Türkiye Cumhuriyeti'nin yakın tarihindeki en acı olaylardan biri olan Boraltan Faciası, 1945 yılında Türkiye-Sovyetler Birliği sınırında yaşanan ve yüzlerce masum insanın hayatına mal olan bir insanlık dramıdır.

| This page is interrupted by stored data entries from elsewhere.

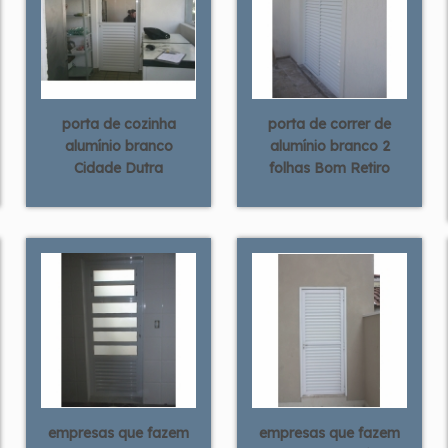
porta de cozinha
porta de correr de
alumínio branco
alumínio branco 2
Cidade Dutra
folhas Bom Retiro
empresas que fazem
empresas que fazem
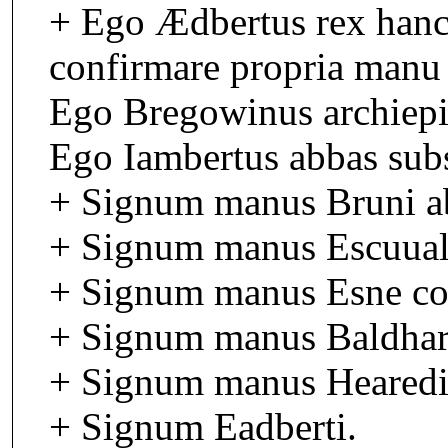
+ Ego Ædbertus rex han
confirmare propria manu 
Ego Bregowinus archiepis
Ego Iambertus abbas subs
+ Signum manus Bruni ab
+ Signum manus Escuuald
+ Signum manus Esne co
+ Signum manus Baldhar
+ Signum manus Hearedi
+ Signum Eadberti.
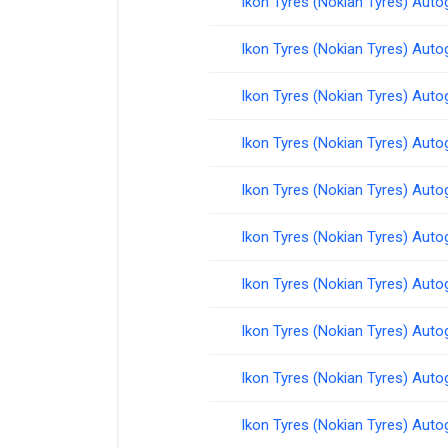
Ikon Tyres (Nokian Tyres) Aut
Ikon Tyres (Nokian Tyres) Aut
Ikon Tyres (Nokian Tyres) Aut
Ikon Tyres (Nokian Tyres) Aut
Ikon Tyres (Nokian Tyres) Aut
Ikon Tyres (Nokian Tyres) Aut
Ikon Tyres (Nokian Tyres) Aut
Ikon Tyres (Nokian Tyres) Aut
Ikon Tyres (Nokian Tyres) Aut
Ikon Tyres (Nokian Tyres) Aut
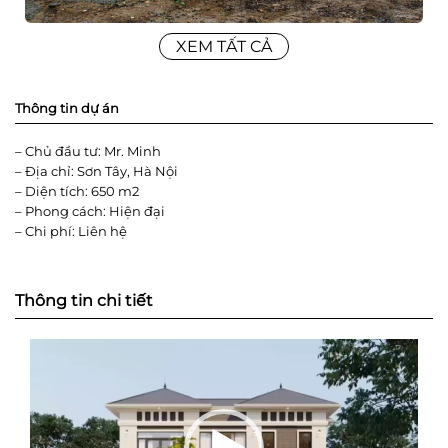
XEM TẤT CẢ
Thông tin dự án
– Chủ đầu tư: Mr. Minh
– Địa chỉ: Sơn Tây, Hà Nội
– Diện tích: 650 m2
– Phong cách: Hiện đại
– Chi phí: Liên hệ
Thông tin chi tiết
Trình
chơi
Video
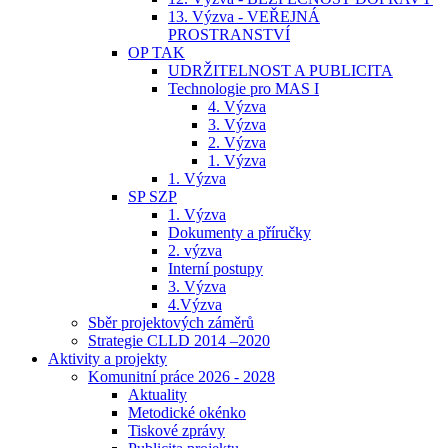
13. Výzva - VEŘEJNÁ
PROSTRANSTVÍ
OP TAK
UDRŽITELNOST A PUBLICITA
Technologie pro MAS I
4. Výzva
3. Výzva
2. Výzva
1. Výzva
1. Výzva
SP SZP
1. Výzva
Dokumenty a příručky
2. výzva
Interní postupy
3. Výzva
4.Výzva
Sběr projektových záměrů
Strategie CLLD 2014 –2020
Aktivity a projekty
Komunitní práce 2026 - 2028
Aktuality
Metodické okénko
Tiskové zprávy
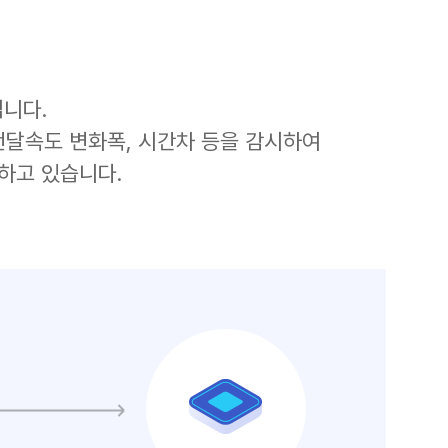
니다.
호전달속도 변화폭, 시간차 등을 감시하여
하고 있습니다.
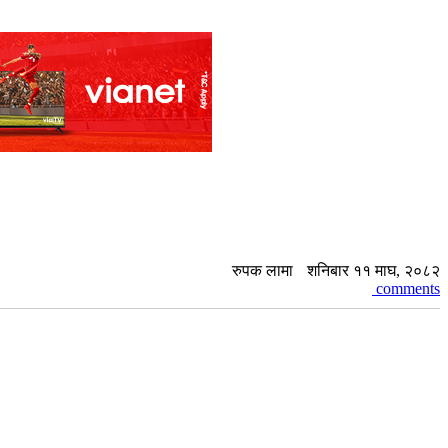
रुपक लामा
शनिबार ११ माघ, २०८२
comments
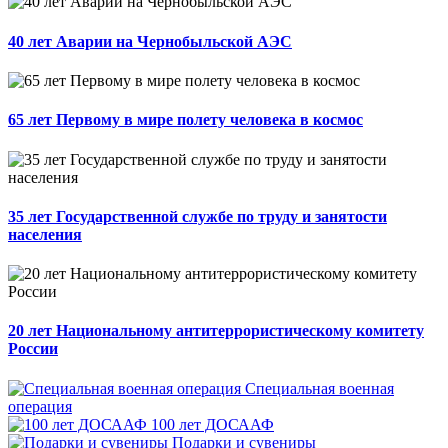
40 лет Аварии на Чернобыльской АЭС
65 лет Первому в мире полету человека в космос
35 лет Государственной службе по труду и занятости
населения
20 лет Национальному антитеррористическому комитету
России
Специальная военная
операция
100 лет ДОСААФ
Подарки и сувениры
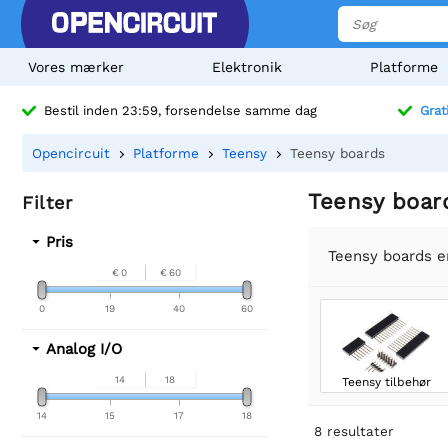
Vores mærker
Elektronik
Platforme
Bestil inden 23:59, forsendelse samme dag
Grat
Opencircuit
Platforme
Teensy
Teensy boards
Teensy boar
Filter
Pris
Teensy boards e
€ 0
€ 60
0
19
40
60
Analog I/O
14
18
Teensy tilbehør
14
15
17
18
8
resultater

Özellikle Azerbaycan Türkleri için derin bir yara olan bu olay, uluslararası hukuk ve insan hakları açısından hala tartışılmaktadır.
🌉 Boraltan Faciası Nedir?
Boraltan Faciası, II. Dünya Savaşı'nın son günlerinde, Aras Nehri üzerindeki Boraltan Köprüsü'nden Türkiye topraklarına sığınan Azerbaycan kökenli Sovyet askerlerinin (esirleri), Sovyetler Birliği'nin talebi üzerine Türkiye tarafından iade edilmesi ve iadenin hemen ardından sınırın diğer tarafında kurşuna dizilmesiyle sonuçlanan trajik olaylar zincirini ifade eder.

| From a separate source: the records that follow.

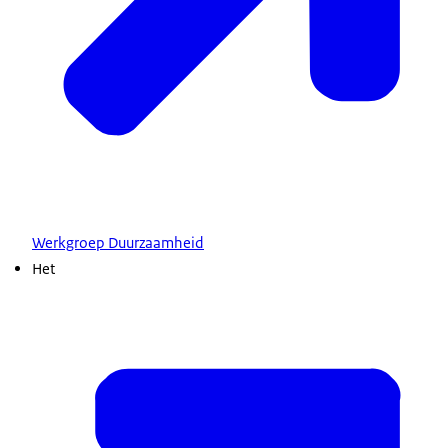
Werkgroep Duurzaamheid
Het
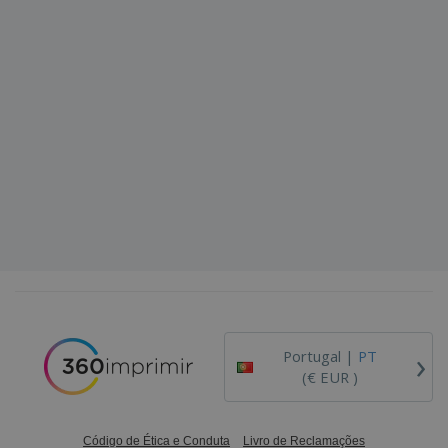
›
Portugal |
PT
(€ EUR )
Código de Ética e Conduta
Livro de Reclamações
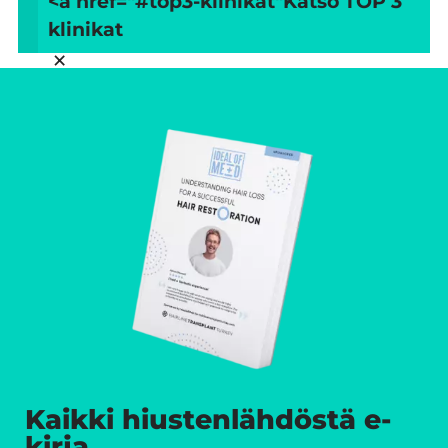
<a href="#top3-klinikat"
Katso TOP 3
klinikat
×
Kaikki hiustenlähdöstä e-
kirja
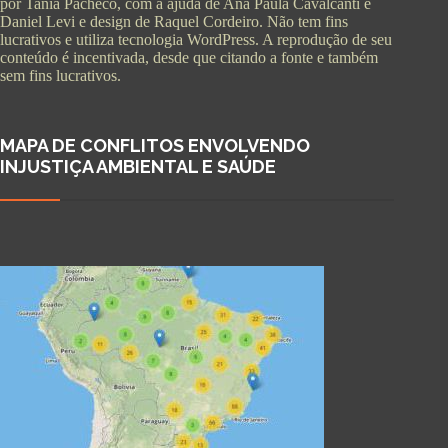
por Tania Pacheco, com a ajuda de Ana Paula Cavalcanti e
Daniel Levi e design de Raquel Cordeiro. Não tem fins
lucrativos e utiliza tecnologia WordPress. A reprodução de seu
conteúdo é incentivada, desde que citando a fonte e também
sem fins lucrativos.
MAPA DE CONFLITOS ENVOLVENDO
INJUSTIÇA AMBIENTAL E SAÚDE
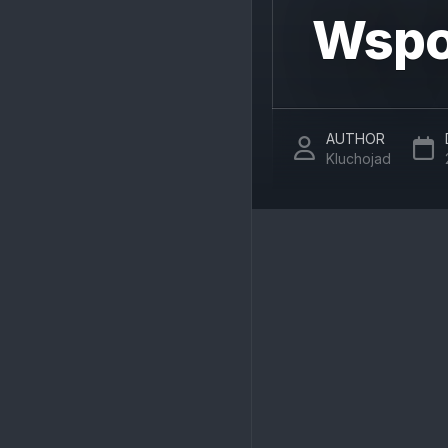
Wspo
AUTHOR
Kluchojad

Bu facia, Türkiye'nin diplomatik baskılar ve mütekabiliyet (karşılıklılık) ilkesi arasında sıkışıp kalarak verdiği bir kararın korkunç sonuçlarını simgeler.
💔 Boraltan Köprüsü Olayının Arka Planı
1945 yılında, Sovyet Ordusu'nda görevli olan ve çoğunluğu Azerbaycan Türkü olan toplam 195 asker (bir subay ve erler), Sovyet baskısından kaçarak Boraltan Köprüsü üzerinden Türkiye'ye sığındı. Türkiye, başlangıçta bu ilticacıları koruma altına aldı.
Ancak, Sovyetler Birliği'nin resmi ve ısrarlı iade talepleri, dönemin Türk Hükümeti'ni zor durumda bıraktı. Diplomatik baskılar ve Sovyetler'in Türkiye'den kaçan askerleri iade etme vaadi gibi mütekabiliyet mekanizmaları devreye girdi.
-
İnsan Hakları İkilemi: Türkiye, Türk kökenli olan bazı askerlere vatandaşlık teklif etse de, genel iade kararını durduramadı.
-
Sonuç: Verilen iade kararıyla, 195 asker, Sovyet yetkililerine teslim edilmek üzere Boraltan Köprüsü'ne geri gönderildi.
⚰️ Köprüde Yaşanan Trajedi: Kaç Kişi Öldü?
İade edilen 195 Azerbaycan kökenli Sovyet askeri, Türkiye sınırının hemen ötesinde Sovyet askerleri tarafından toplu halde kurşuna dizilerek infaz edildi.
Boraltan Köprüsü faciasında hayatını kaybedenlerin sayısı: 195 asker.
Bu olay, savaş sonrası dönemin siyasi koşulları altında dahi, insan haklarının ve insani değerlerin çiğnenmesi açısından tarihe acı bir miras bırakmıştır. Facia, Türkiye'nin dış politikadaki çaresizliğini ve Sovyetler'in acımasızlığını gözler önüne seren önemli bir simge olarak anılmaya devam etmektedir.